Die heiße Phase im Rennen um den Oberbürgermeisterposten von Leinfelden-Echterdingen hat begonnen. Foto: N

Die Wahlprogramm-Broschüre von OB-Kandidat Otto Ruppaner ist fast quadratisch. Er hat sie auf eine besondere Weise entwickelt.

Es ist nicht zu übersehen: Die heiße Phase des Oberbürgermeister-Wahlkampfes hat begonnen. Es gibt kaum noch eine Straße in Leinfelden-Echterdingen an der keine Plakate hängen. Die Helferinnen und Helfer von David Armbruster, von Otto Ruppaner und von Birgit Mertens waren besonders fleißig. Aber auch das Konterfei von Raiko Grieb lächelt einem immer wieder entgegen. Allein Peter Stahl und Martin Weiß scheinen noch nicht zum Plakatieren gekommen zu sein. Alle sechs Bewerber werden sich an diesem Montag bei einer Vorstellungsrunde der Stadt in der Filderhalle präsentieren.
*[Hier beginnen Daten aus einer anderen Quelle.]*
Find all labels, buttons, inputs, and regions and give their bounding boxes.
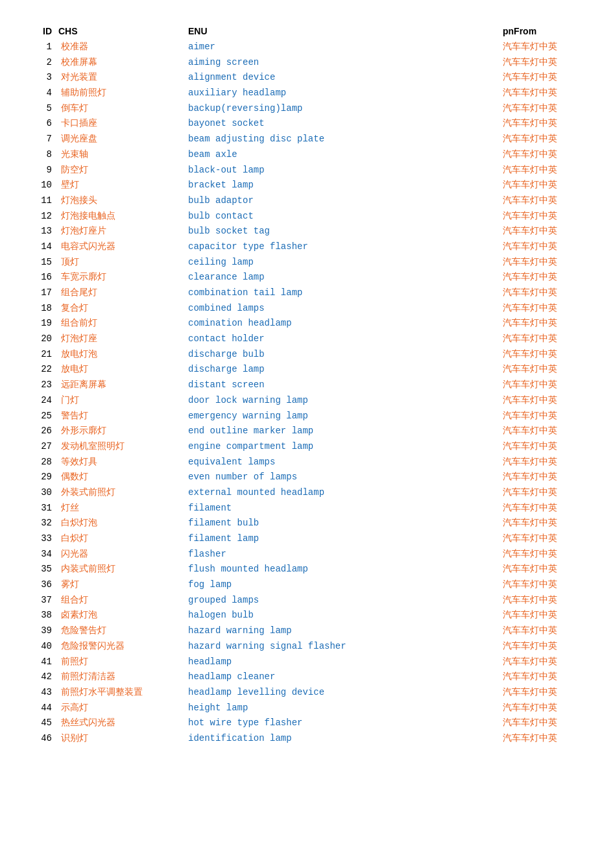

Die Bewerber und die Bewerberin erhalten je 15 Minuten Redezeit.

 

Eine Pinnwand als Hilfe

Bis zur Wahl am 3. Dezember werden die Haushalte in Leinfelden-Echterdingen auch noch reichlich Infopost von der Kandidatin und den Kandidaten erhalten. Das Wahlprogramm von Grünen-Stadtrat David Armbruster wurde schon verteilt. Dieser Tage wird die fast quadratische Broschüre von Otto Ruppaner in den Briefkästen zu finden sein. Der Mann ist seit knapp zehn Jahren Bürgermeister in Köngen und präsentiert nun seinen 10-Punkte-Plan für Leinfelden-Echterdingen. In den vergangenen Wochen hat der 40-Jährige viel mit Bürgern in Leinfelden-Echterdingen gesprochen. Bei diesen Treffen hatte er oft eine Pinnwand mit dabei. Auf der konnten alle, die wollten, mitteilen, was ihnen gut an der Stadt gefällt, was ihnen missfällt und auch Anregungen loswerden. Der zweifache Familienvater hat daraus „eine Richtschnur“, wie er sagt, entwickelt. Ziele, die er als künftiger Oberbürgermeister gerne umsetzen würde.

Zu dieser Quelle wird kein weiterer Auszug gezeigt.